Huntington, observing that Tunisia was the Arab country with the most moderate stance toward Israel, feared that a new revolutionary government would work with neighboring radical Libya to undermine Western interests by provoking Egypt and other nearby pro-western states. But what happened? In his dotage Bourguiba was gently elbowed aside and there was barely a murmur. Tunisia remains totalitarian and, in its alignments, pretty much as it was.
Nevertheless, despite the element of unpredictability in any forecasting exercise, it is fair to conclude that the longer dictators stay in power (and hence more "stable" their regimes appear to be) the more likely it is that a country will become unstable if the leader dies in office.
The evidence also suggests that the longer they stay in power the more likelihood there is of outbreaks of instability during their tenure. Often this can so shake the regime that the leader is driven from office, as happened with Emperor Haile Selassie in Ethiopia or the Shah of Iran.

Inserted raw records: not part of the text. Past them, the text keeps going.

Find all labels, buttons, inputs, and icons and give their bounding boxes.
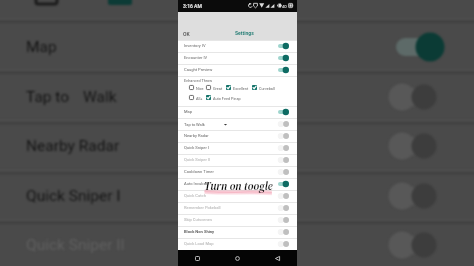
staticText: Block Non Shiny bbox=[184, 229, 215, 234]
staticText: Inventory IV bbox=[184, 43, 206, 48]
staticText: Quick Catch bbox=[184, 193, 206, 198]
other: Toggle bbox=[278, 132, 289, 140]
staticText: Quick Load Map bbox=[184, 241, 214, 246]
staticText: Quick Sniper I bbox=[26, 187, 121, 205]
button[interactable]: Map bbox=[178, 106, 297, 118]
staticText: Auto Incubate bbox=[184, 181, 210, 186]
other: Toggle bbox=[278, 120, 289, 128]
button[interactable]: All+ bbox=[189, 95, 203, 100]
staticText: Quick Sniper II bbox=[184, 157, 211, 162]
staticText: Skip Cutscenes bbox=[184, 217, 213, 222]
staticText: Settings bbox=[235, 30, 254, 36]
staticText: All+ bbox=[196, 96, 203, 100]
button[interactable]: Nice bbox=[189, 85, 204, 90]
staticText: Cooldown Timer bbox=[184, 169, 214, 174]
staticText: Enhanced Throw bbox=[184, 78, 213, 82]
button[interactable]: Home bbox=[217, 250, 257, 266]
other: Toggle bbox=[278, 144, 289, 152]
staticText: Walk bbox=[83, 88, 117, 106]
button[interactable]: OK bbox=[178, 29, 196, 40]
other: Toggle bbox=[278, 54, 289, 62]
staticText: Great bbox=[213, 86, 223, 90]
button[interactable]: Nearby Radar bbox=[178, 130, 297, 142]
other: Toggle bbox=[278, 216, 289, 224]
button[interactable]: Skip Cutscenes bbox=[178, 214, 297, 226]
staticText: Quick Sniper II bbox=[26, 236, 125, 254]
staticText: Walk bbox=[196, 122, 205, 127]
button[interactable]: Recent apps bbox=[178, 250, 217, 266]
other: Toggle bbox=[278, 240, 289, 248]
other: Expand bbox=[223, 122, 228, 127]
staticText: Turn on toogle bbox=[204, 179, 273, 194]
button[interactable]: Block Non Shiny bbox=[178, 226, 297, 238]
other: Toggle bbox=[278, 192, 289, 200]
button[interactable]: Caught Preview bbox=[178, 64, 297, 76]
button[interactable]: Auto Feed Pinap bbox=[206, 95, 241, 100]
staticText: Nice bbox=[196, 86, 204, 90]
staticText: Nearby Radar bbox=[26, 137, 120, 155]
staticText: OK bbox=[183, 31, 190, 37]
other: Toggle bbox=[278, 168, 289, 176]
button[interactable]: Quick Catch bbox=[178, 190, 297, 202]
button[interactable]: Excellent bbox=[226, 85, 249, 90]
staticText: Nearby Radar bbox=[184, 133, 209, 138]
other: Toggle bbox=[278, 228, 289, 236]
staticText: Curveball bbox=[259, 86, 275, 90]
button[interactable]: Auto Incubate bbox=[178, 178, 297, 190]
button[interactable]: Quick Sniper I bbox=[178, 142, 297, 154]
button[interactable]: Great bbox=[206, 85, 223, 90]
staticText: Tap to bbox=[26, 88, 70, 106]
button[interactable]: Curveball bbox=[252, 85, 275, 90]
staticText: Excellent bbox=[233, 86, 249, 90]
staticText: Encounter IV bbox=[184, 55, 208, 60]
button[interactable]: Encounter IV bbox=[178, 52, 297, 64]
button[interactable]: Inventory IV bbox=[178, 40, 297, 52]
staticText: Map bbox=[26, 38, 57, 56]
staticText: 40 bbox=[282, 4, 287, 9]
other: Toggle bbox=[278, 204, 289, 212]
other: Toggle bbox=[278, 180, 289, 188]
button[interactable]: Back bbox=[257, 250, 297, 266]
other: Toggle bbox=[278, 156, 289, 164]
button[interactable]: Tap to bbox=[178, 118, 297, 130]
button[interactable]: Cooldown Timer bbox=[178, 166, 297, 178]
staticText: Auto Feed Pinap bbox=[213, 96, 241, 100]
other: Toggle bbox=[278, 42, 289, 50]
staticText: Tap to bbox=[184, 122, 196, 127]
staticText: Caught Preview bbox=[184, 67, 213, 72]
other: Toggle bbox=[278, 66, 289, 74]
staticText: Map bbox=[184, 109, 193, 114]
staticText: Quick Sniper I bbox=[184, 145, 209, 150]
button[interactable]: Remember Pokeball bbox=[178, 202, 297, 214]
staticText: Remember Pokeball bbox=[184, 205, 221, 210]
button[interactable]: Quick Load Map bbox=[178, 238, 297, 250]
other: Toggle bbox=[278, 108, 289, 116]
button[interactable]: Quick Sniper II bbox=[178, 154, 297, 166]
staticText: 3:16 AM bbox=[183, 3, 202, 9]
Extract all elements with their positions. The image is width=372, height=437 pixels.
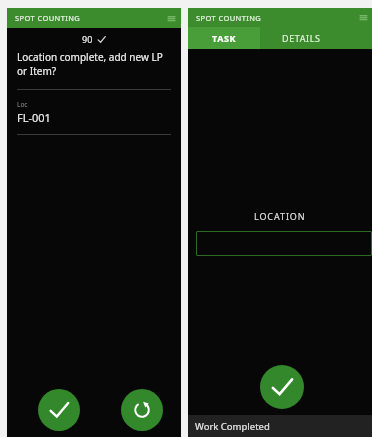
button[interactable]: DETAILS [260, 27, 342, 49]
staticText: Loc [17, 100, 28, 109]
staticText: 90 [82, 33, 93, 45]
staticText: DETAILS [282, 32, 321, 44]
staticText: Work Completed [195, 420, 270, 433]
button[interactable]: Menu [165, 12, 178, 25]
staticText: SPOT COUNTING [15, 13, 81, 23]
button[interactable]: Complete [260, 365, 304, 409]
staticText: FL-001 [17, 110, 51, 125]
button[interactable]: TASK [188, 27, 260, 49]
staticText: SPOT COUNTING [196, 13, 262, 23]
staticText: Location complete, add new LP or Item? [17, 50, 167, 78]
button[interactable]: Refresh [121, 389, 163, 431]
button[interactable]: Menu [357, 11, 370, 24]
button[interactable] [196, 231, 372, 256]
button[interactable]: Confirm [38, 389, 80, 431]
staticText: LOCATION [254, 210, 306, 222]
staticText: TASK [212, 32, 237, 44]
button[interactable]: Work Completed [188, 415, 372, 437]
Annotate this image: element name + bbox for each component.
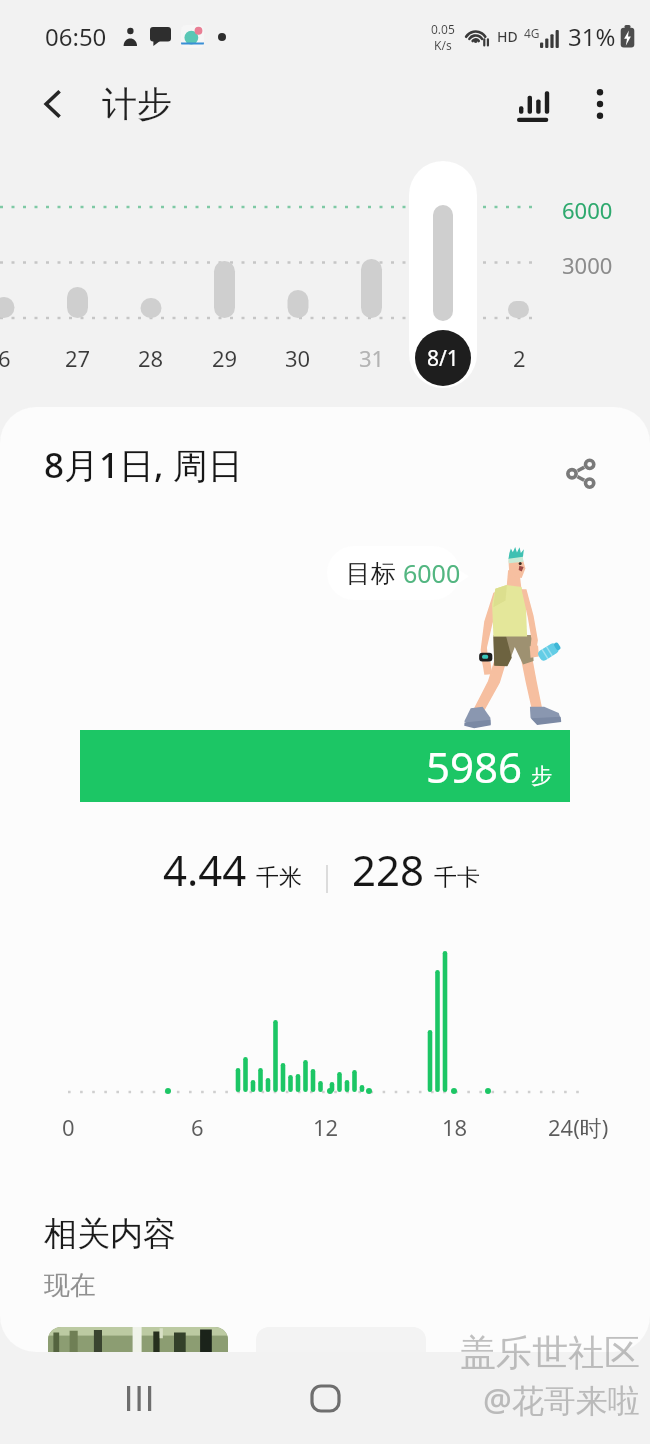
staticText: 5986	[426, 738, 523, 795]
staticText: 29	[212, 343, 238, 373]
button[interactable]: Share	[553, 445, 609, 501]
staticText: 千米	[256, 863, 302, 892]
staticText: 步	[531, 763, 552, 789]
staticText: 12	[313, 1112, 339, 1142]
staticText: 0.05	[431, 21, 455, 37]
staticText: 2	[513, 343, 526, 373]
button[interactable]	[48, 1327, 228, 1352]
button[interactable]: Trends chart	[501, 71, 567, 137]
staticText: HD	[497, 27, 518, 46]
staticText: K/s	[434, 37, 452, 53]
staticText: 目标	[346, 558, 396, 589]
staticText: 4G	[524, 25, 540, 41]
staticText: @花哥来啦	[483, 1378, 640, 1422]
staticText: 228	[352, 841, 425, 898]
staticText: 计步	[102, 82, 172, 126]
staticText: 6000	[562, 195, 613, 225]
button[interactable]: Back	[0, 61, 100, 147]
staticText: 6000	[403, 556, 460, 590]
button[interactable]: More options	[567, 71, 633, 137]
staticText: 30	[285, 343, 311, 373]
button[interactable]: Back	[370, 1352, 650, 1444]
staticText: 8月1日, 周日	[44, 441, 243, 489]
staticText: 千卡	[434, 863, 480, 892]
button[interactable]: Home	[280, 1352, 370, 1444]
staticText: 8/1	[427, 344, 459, 373]
staticText: 6	[191, 1112, 204, 1142]
staticText: 6	[0, 343, 11, 373]
staticText: 06:50	[45, 20, 107, 53]
button[interactable]: 5986	[80, 730, 570, 802]
staticText: 31	[359, 343, 385, 373]
staticText: 24(时)	[548, 1112, 609, 1142]
staticText: 31%	[568, 20, 616, 53]
staticText: 3000	[562, 250, 613, 280]
staticText: 28	[138, 343, 164, 373]
staticText: 18	[442, 1112, 468, 1142]
staticText: 4.44	[163, 841, 247, 898]
staticText: 盖乐世社区	[460, 1330, 640, 1375]
staticText: 0	[62, 1112, 75, 1142]
staticText: 27	[65, 343, 91, 373]
button[interactable]: Selected day 8/1	[409, 161, 477, 388]
staticText: 现在	[44, 1269, 96, 1302]
button[interactable]: Recent apps	[0, 1352, 280, 1444]
staticText: 相关内容	[44, 1213, 176, 1255]
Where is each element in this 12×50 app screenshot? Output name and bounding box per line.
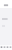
button[interactable]: Tab <box>0 44 3 50</box>
button[interactable]: Tab <box>9 44 12 50</box>
button[interactable]: Tab <box>6 44 9 50</box>
button[interactable]: Tab <box>3 44 6 50</box>
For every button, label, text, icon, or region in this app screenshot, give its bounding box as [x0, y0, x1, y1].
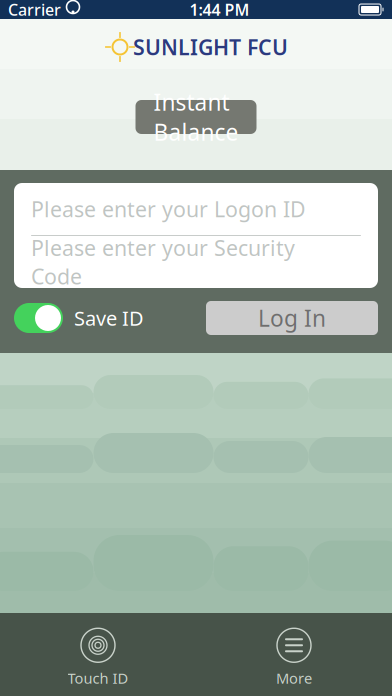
staticText: Please enter your Security Code	[31, 234, 295, 290]
staticText: 1:44 PM	[190, 0, 250, 20]
staticText: Please enter your Logon ID	[31, 195, 306, 223]
staticText: SUNLIGHT FCU	[133, 33, 288, 61]
staticText: Save ID	[74, 305, 144, 331]
staticText: Touch ID	[68, 668, 128, 688]
button[interactable]: Instant Balance	[136, 100, 256, 134]
staticText: More	[276, 668, 312, 688]
button[interactable]: More	[196, 626, 392, 688]
button[interactable]: Save ID	[14, 303, 144, 333]
button[interactable]: Touch ID	[0, 626, 196, 688]
staticText: Log In	[258, 303, 326, 333]
staticText: Instant Balance	[154, 87, 238, 147]
button[interactable]: Please enter your Logon ID	[14, 183, 378, 235]
staticText: Carrier	[8, 0, 61, 20]
button[interactable]: Log In	[206, 301, 378, 335]
button[interactable]: Please enter your Security Code	[14, 236, 378, 288]
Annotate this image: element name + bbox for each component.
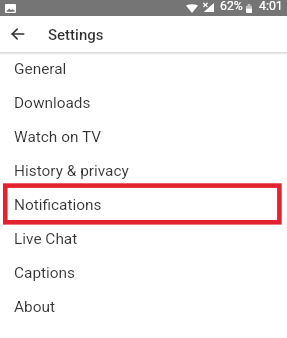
- button[interactable]: About: [0, 290, 287, 324]
- staticText: Watch on TV: [14, 128, 102, 146]
- button[interactable]: Watch on TV: [0, 120, 287, 154]
- staticText: 4:01: [259, 0, 283, 13]
- staticText: General: [14, 60, 67, 78]
- staticText: Live Chat: [14, 230, 78, 248]
- staticText: Captions: [14, 264, 76, 282]
- button[interactable]: Live Chat: [0, 222, 287, 256]
- staticText: History & privacy: [14, 162, 129, 180]
- button[interactable]: Downloads: [0, 86, 287, 120]
- staticText: About: [14, 298, 55, 316]
- button[interactable]: Notifications: [0, 188, 287, 222]
- staticText: Settings: [48, 26, 104, 44]
- button[interactable]: General: [0, 52, 287, 86]
- button[interactable]: History & privacy: [0, 154, 287, 188]
- staticText: 62%: [220, 0, 243, 13]
- button[interactable]: Back: [0, 17, 34, 51]
- staticText: Downloads: [14, 94, 91, 112]
- button[interactable]: Captions: [0, 256, 287, 290]
- staticText: Notifications: [14, 196, 102, 214]
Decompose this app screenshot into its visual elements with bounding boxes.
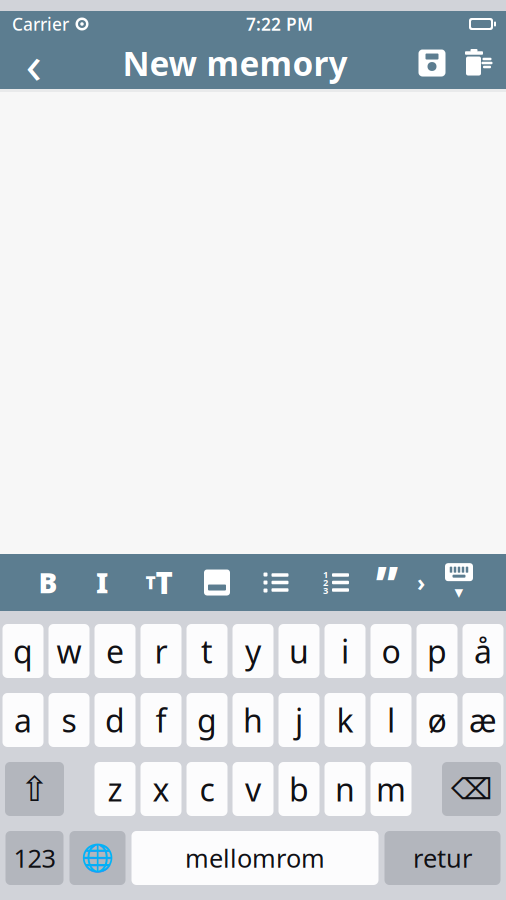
staticText: a: [14, 699, 32, 741]
button[interactable]: h: [232, 693, 274, 747]
button[interactable]: l: [370, 693, 412, 747]
button[interactable]: å: [462, 624, 504, 678]
staticText: ›: [417, 567, 425, 598]
button[interactable]: Delete: [442, 762, 501, 816]
staticText: p: [427, 630, 447, 672]
button[interactable]: Text size: [130, 554, 188, 611]
button[interactable]: u: [278, 624, 320, 678]
staticText: v: [245, 768, 261, 810]
staticText: h: [243, 699, 263, 741]
button[interactable]: t: [186, 624, 228, 678]
button[interactable]: x: [140, 762, 182, 816]
staticText: å: [474, 630, 492, 672]
staticText: ”: [376, 552, 398, 613]
staticText: m: [376, 768, 406, 810]
staticText: 🌐: [81, 843, 114, 873]
button[interactable]: s: [48, 693, 90, 747]
staticText: z: [108, 768, 122, 810]
staticText: n: [335, 768, 355, 810]
button[interactable]: q: [2, 624, 44, 678]
button[interactable]: d: [94, 693, 136, 747]
staticText: 2: [323, 576, 328, 589]
button[interactable]: c: [186, 762, 228, 816]
button[interactable]: Block quote: [366, 554, 408, 611]
staticText: ▾: [454, 582, 464, 602]
button[interactable]: n: [324, 762, 366, 816]
button[interactable]: z: [94, 762, 136, 816]
staticText: mellomrom: [185, 841, 325, 875]
button[interactable]: retur: [384, 831, 500, 885]
staticText: ⇧: [20, 769, 49, 809]
staticText: b: [289, 768, 309, 810]
button[interactable]: Hide keyboard: [434, 554, 484, 611]
staticText: New memory: [122, 41, 348, 85]
staticText: ø: [428, 699, 446, 741]
staticText: u: [289, 630, 309, 672]
button[interactable]: r: [140, 624, 182, 678]
staticText: retur: [413, 841, 472, 875]
staticText: d: [105, 699, 125, 741]
staticText: t: [201, 630, 213, 672]
staticText: i: [341, 630, 349, 672]
button[interactable]: Bulleted list: [246, 554, 306, 611]
staticText: I: [96, 564, 108, 601]
button[interactable]: m: [370, 762, 412, 816]
staticText: o: [382, 630, 400, 672]
button[interactable]: y: [232, 624, 274, 678]
button[interactable]: ø: [416, 693, 458, 747]
button[interactable]: o: [370, 624, 412, 678]
staticText: r: [154, 630, 168, 672]
button[interactable]: Italic: [74, 554, 130, 611]
button[interactable]: v: [232, 762, 274, 816]
staticText: 3: [323, 584, 328, 597]
staticText: f: [156, 699, 166, 741]
staticText: Carrier: [12, 12, 69, 36]
button[interactable]: g: [186, 693, 228, 747]
button[interactable]: Back: [8, 37, 60, 89]
button[interactable]: mellomrom: [132, 831, 378, 885]
staticText: B: [38, 564, 58, 601]
button[interactable]: æ: [462, 693, 504, 747]
staticText: ‹: [26, 28, 42, 98]
button[interactable]: e: [94, 624, 136, 678]
staticText: y: [245, 630, 261, 672]
button[interactable]: 123: [6, 831, 64, 885]
staticText: 7:22 PM: [246, 12, 313, 36]
button[interactable]: Insert image: [188, 554, 246, 611]
button[interactable]: More options: [408, 554, 434, 611]
button[interactable]: a: [2, 693, 44, 747]
button[interactable]: Delete: [454, 37, 502, 89]
button[interactable]: Next keyboard: [70, 831, 126, 885]
staticText: w: [56, 630, 82, 672]
button[interactable]: Bold: [22, 554, 74, 611]
staticText: l: [387, 699, 395, 741]
staticText: æ: [469, 699, 497, 741]
button[interactable]: w: [48, 624, 90, 678]
button[interactable]: Save: [410, 37, 454, 89]
staticText: e: [106, 630, 124, 672]
staticText: T: [146, 571, 156, 594]
staticText: q: [13, 630, 33, 672]
staticText: ⌫: [451, 772, 492, 806]
staticText: j: [295, 699, 303, 741]
staticText: 1: [323, 568, 328, 581]
button[interactable]: p: [416, 624, 458, 678]
button[interactable]: b: [278, 762, 320, 816]
staticText: 123: [14, 841, 56, 875]
staticText: T: [156, 563, 172, 602]
staticText: k: [336, 699, 354, 741]
staticText: g: [197, 699, 217, 741]
button[interactable]: k: [324, 693, 366, 747]
button[interactable]: j: [278, 693, 320, 747]
button[interactable]: f: [140, 693, 182, 747]
staticText: s: [62, 699, 76, 741]
button[interactable]: Shift: [5, 762, 64, 816]
staticText: x: [152, 768, 170, 810]
button[interactable]: Numbered list: [306, 554, 366, 611]
button[interactable]: i: [324, 624, 366, 678]
staticText: c: [200, 768, 214, 810]
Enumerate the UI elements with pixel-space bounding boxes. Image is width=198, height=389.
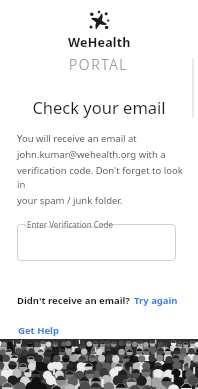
button[interactable]: Enter Verification Code bbox=[17, 219, 176, 261]
staticText: Get Help bbox=[18, 324, 59, 337]
staticText: Enter Verification Code bbox=[27, 219, 113, 230]
button[interactable]: Try again bbox=[134, 293, 178, 308]
staticText: verification code. Don't forget to look … bbox=[17, 164, 184, 191]
staticText: john.kumar@wehealth.org with a bbox=[17, 148, 166, 161]
staticText: PORTAL bbox=[69, 55, 129, 74]
staticText: Check your email bbox=[32, 96, 166, 118]
staticText: Try again bbox=[134, 294, 178, 307]
staticText: WeHealth bbox=[68, 34, 131, 51]
button[interactable]: Get Help bbox=[17, 322, 60, 339]
staticText: Didn't receive an email? bbox=[17, 294, 130, 307]
staticText: You will receive an email at bbox=[17, 132, 137, 145]
staticText: your spam / junk folder. bbox=[17, 194, 123, 207]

From this analysis Huntington drew four conclusions. U.S. interests are more likely to be hurt if pro-American leaders are overthrown. They are less likely to be hurt if they die naturally in office. They are at least likely to be hurt if they die before decades of endurance by their subjects wears out their welcome. American interests will therefore be best served if long-time dictators die a natural death, soon.
As much as one can judge it from this distance this seems to be exactly how Washington--and Paris--are viewing Mobutu's illness. They don't want to see the successful rebellion in the eastern provinces spread its victories all the way to the capital, Kinshasa, in the west. They don't want persons unknown to stage a coup in the capital. They just want Mobutu to hurry up and die in his hospital bed or his villa in the south of France and for someone known, safe and predictable to put the country back together and unlock its fabulous potential.